Exploring Tito’s Hideaway – the Brijuni Islands

No visit to Istria would be complete without a visit to the Brijuni Islands, Tito’s summer retreat.  I was intrigued by this place.  For over 35 years the former leader of Yugoslavia spent 6 months a year here, built 3 summer palaces and set up his very own safari park.  We booked an organised tour and travelled by catamaran from Rovinj.  Son’s eyes lit up when he spotted this beauty at the quayside.  A great journey, just 40 minutes long but super smooth and very comfortable, with huge windows so you could take in the views.

The Brijuni National Park is a group of 2 large and 12 small islands.  In 1983, 3 years after his death, Tito’s former private island was opened to the public.

We were met on the quayside by a guide – there were about 20 English speakers in our group and from this point on we were herded around.  The tour took around 3 hours.
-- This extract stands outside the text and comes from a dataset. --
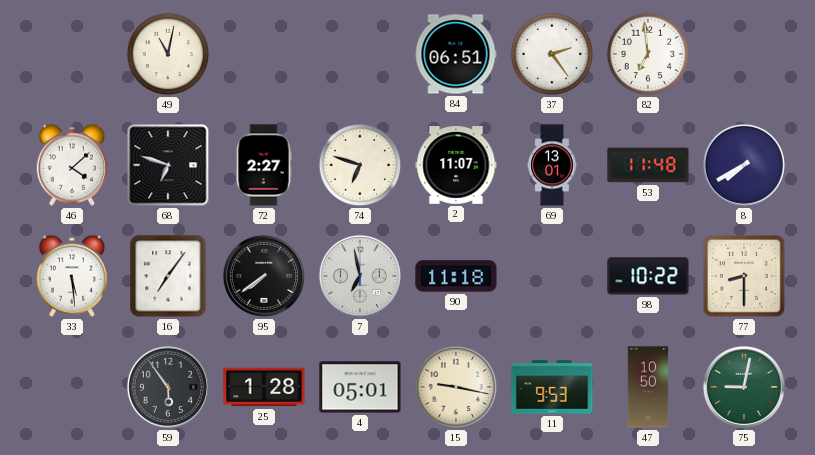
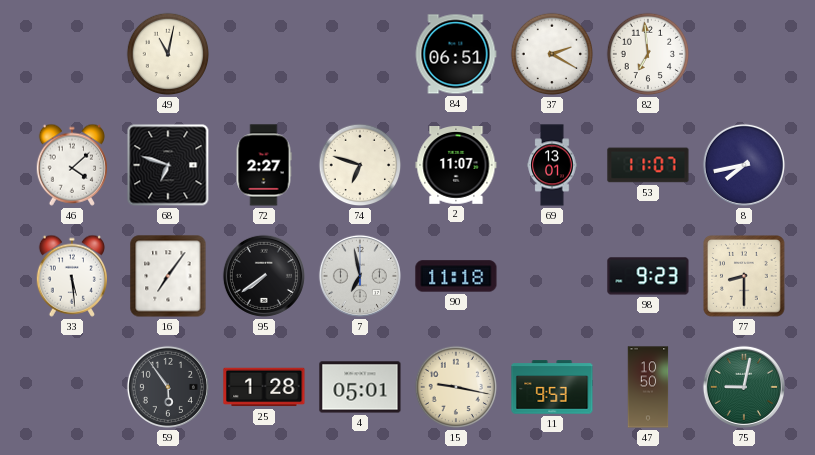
37: 2:24 -> 2:20
53: 11:48 -> 11:07
8: 7:40 -> 7:43
98: 10:22 -> 9:23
We visited the safari park, went past Tito’s former residence (completely hidden by trees so you see nothing), saw some ancient ruins and had half an hour in a little museum.

The museum was interesting, although Son would beg to differ.  We had to take it in turns to visit.  One of us went in while the other amused Son outside.  It was really not his thing, and keeping his 3 year old hands off everything was leading to epic stress levels.  So outside he had to go.  Once able to concentrate again, I thought the displays were fascinating.  They had various personal items belonging to Tito and the whole place brimmed with photos of him meeting world leaders and movie stars.  The world leaders brought exotic gifts – mainly animals from every continent.  The animals were kept in the safari park.  When they died, Tito had them stuffed and hung on the walls.  They’re still there.
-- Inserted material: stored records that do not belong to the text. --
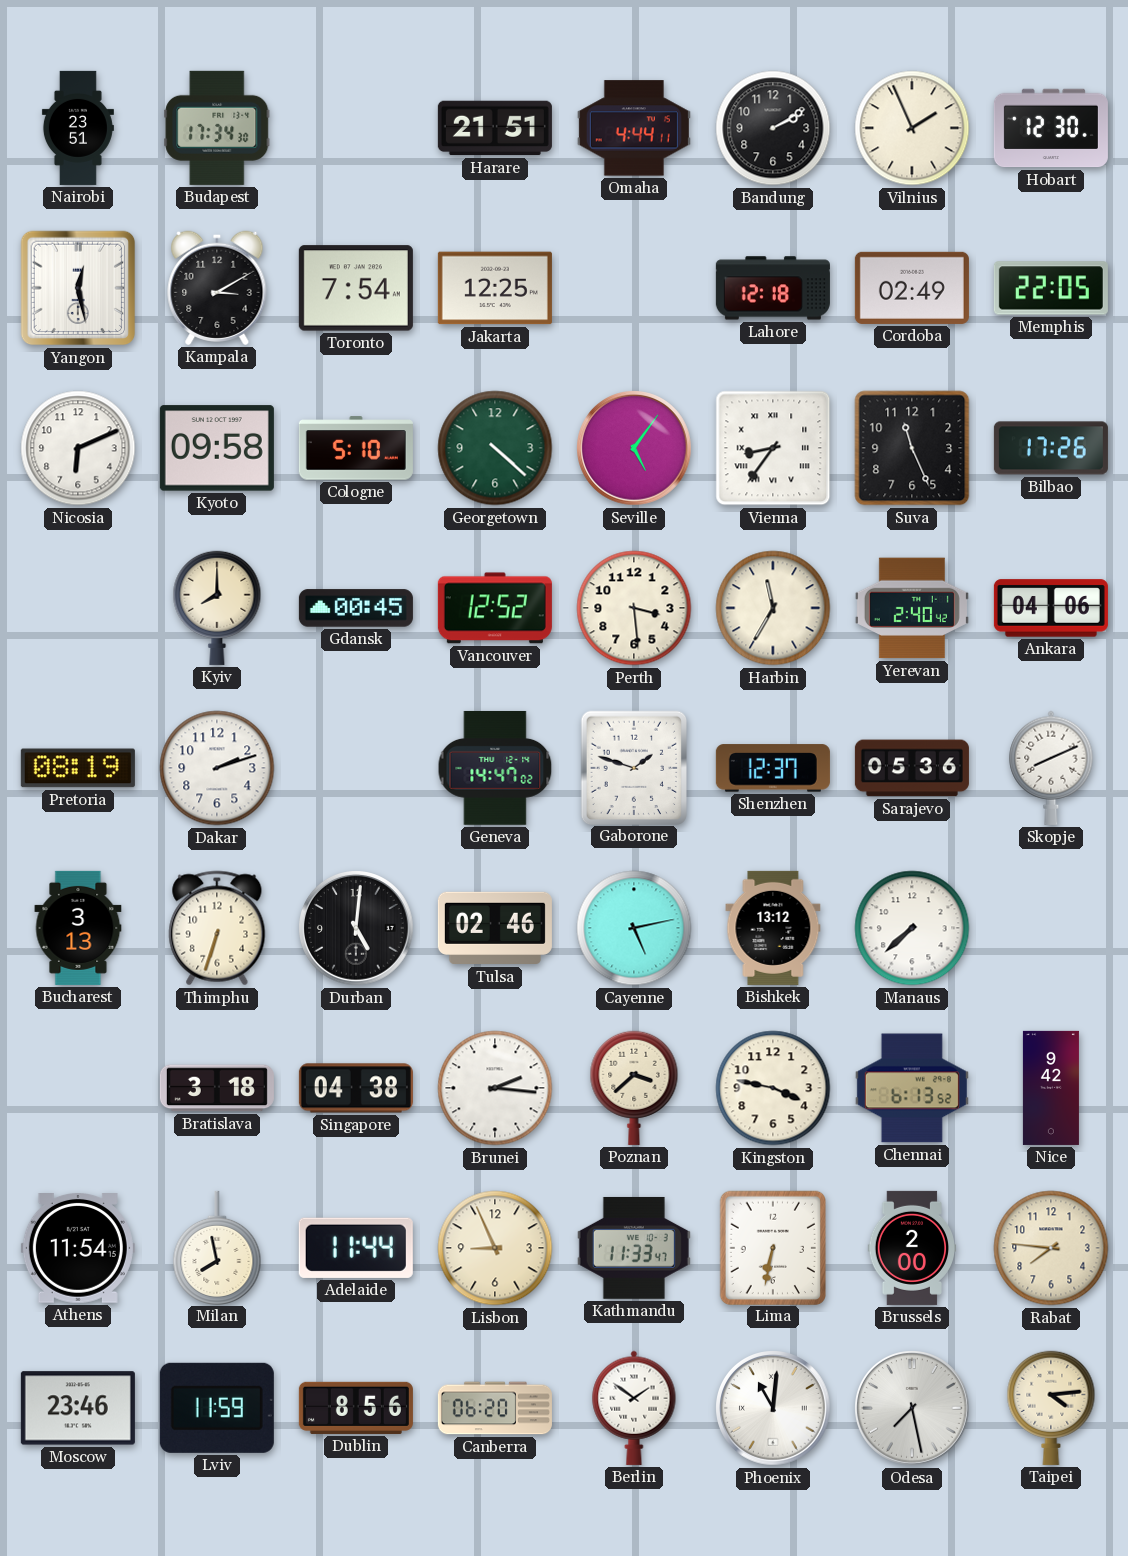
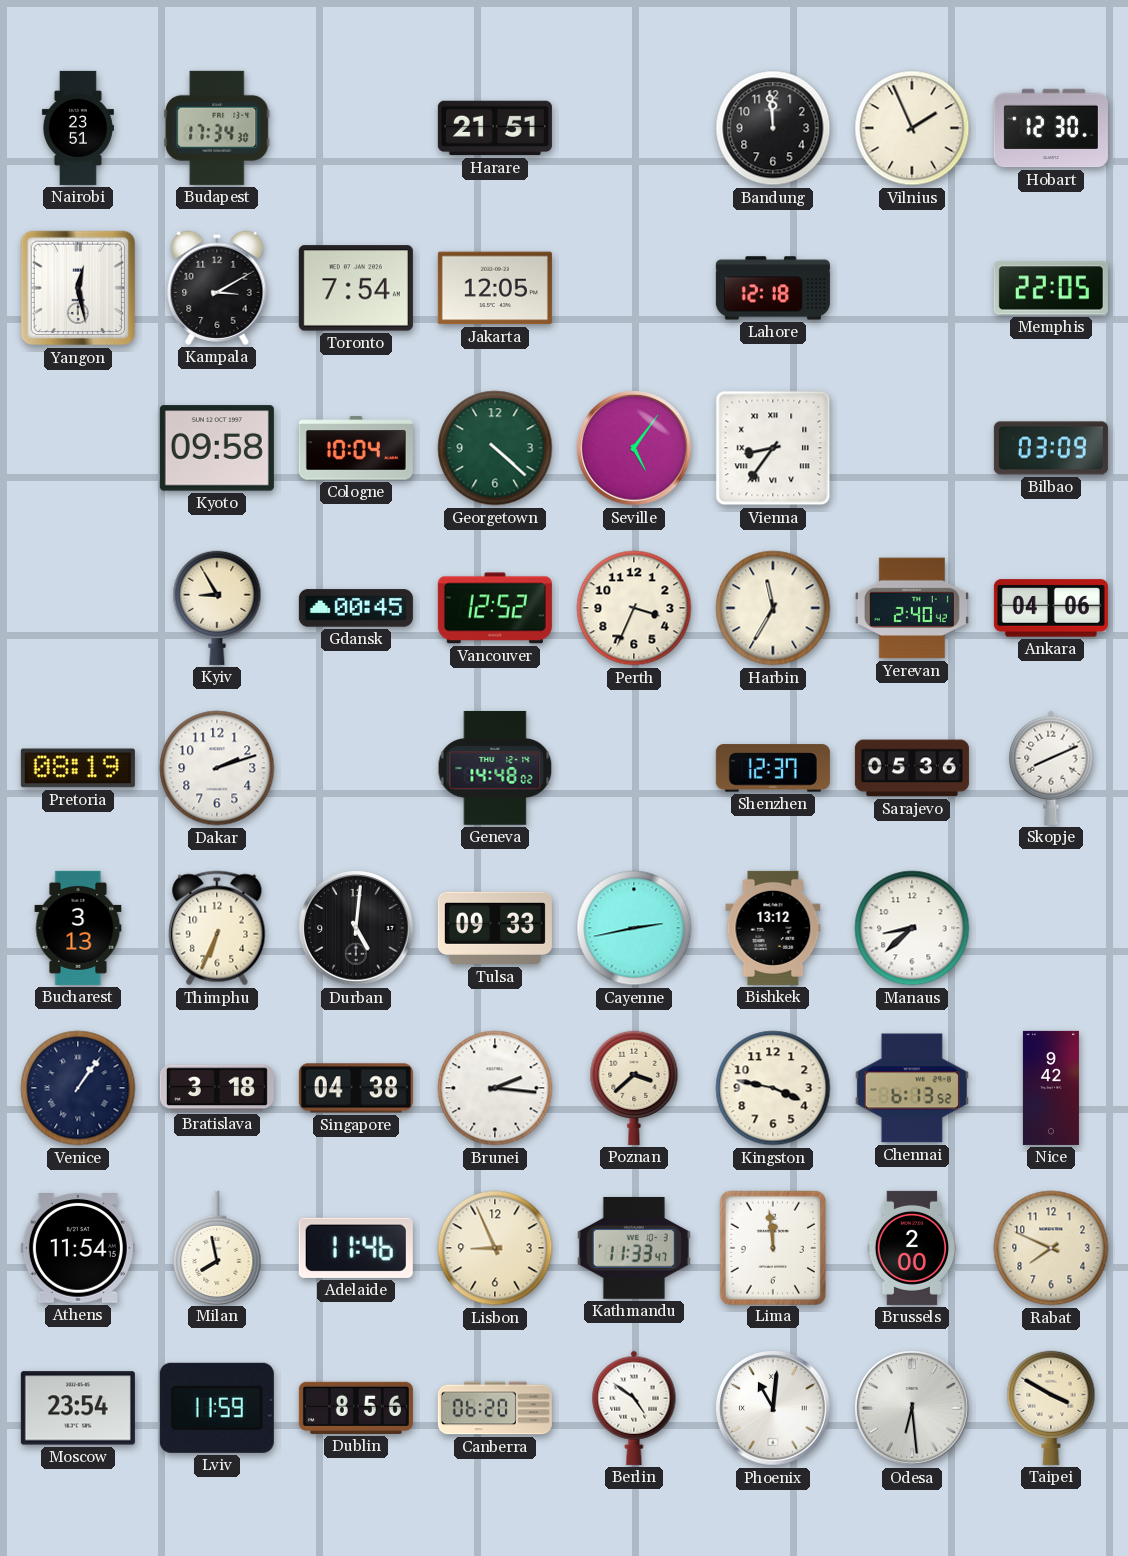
Omaha: 4:44 -> none
Bandung: 2:10 -> 11:59
Jakarta: 12:25 -> 12:05
Cordoba: 02:49 -> none
Nicosia: 6:11 -> none
Cologne: 5:10 -> 10:04
Suva: 11:26 -> none
Bilbao: 17:26 -> 03:09
Kyiv: 8:00 -> 8:55
Perth: 3:29 -> 3:34
Geneva: 14:47 -> 14:48
Gaborone: 1:48 -> none
Thimphu: 6:33 -> 6:34
Tulsa: 02:46 -> 09:33
Cayenne: 5:13 -> 2:43
Manaus: 7:38 -> 8:38
Venice: none -> 1:06
Adelaide: 11:44 -> 11:46
Lima: 6:32 -> 11:59
Rabat: 7:46 -> 7:49
Moscow: 23:46 -> 23:54
Berlin: 1:51 -> 4:51
Odesa: 7:28 -> 6:29
Taipei: 4:14 -> 3:50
Sophia Loren, Elizabeth Taylor and Richard Burton to name but a few also holidayed here with him.  Loads of photos of them lining the walls too.

There was a little church nearby, apparently the stone used to build this was the same stone they used for the White House.
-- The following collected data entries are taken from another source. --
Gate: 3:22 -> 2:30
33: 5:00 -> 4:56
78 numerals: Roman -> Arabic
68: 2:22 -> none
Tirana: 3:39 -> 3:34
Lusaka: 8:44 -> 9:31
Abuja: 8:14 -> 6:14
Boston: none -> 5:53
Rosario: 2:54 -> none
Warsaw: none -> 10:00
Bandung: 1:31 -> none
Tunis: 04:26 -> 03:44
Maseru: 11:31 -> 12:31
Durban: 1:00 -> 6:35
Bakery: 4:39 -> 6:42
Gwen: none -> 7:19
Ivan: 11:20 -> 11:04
There was a little church nearby, apparently the stone used to build this was the same stone they used for the White House.

Museum done, we were herded to a small tourist train and climbed on board.  It took us through the safari park and around the perimeter of the island.  Son enjoyed this – we would beg to differ.  Leg room was limited to say the least, it was cramped and with the hot sun blazing down not the most comfortable train journey ever.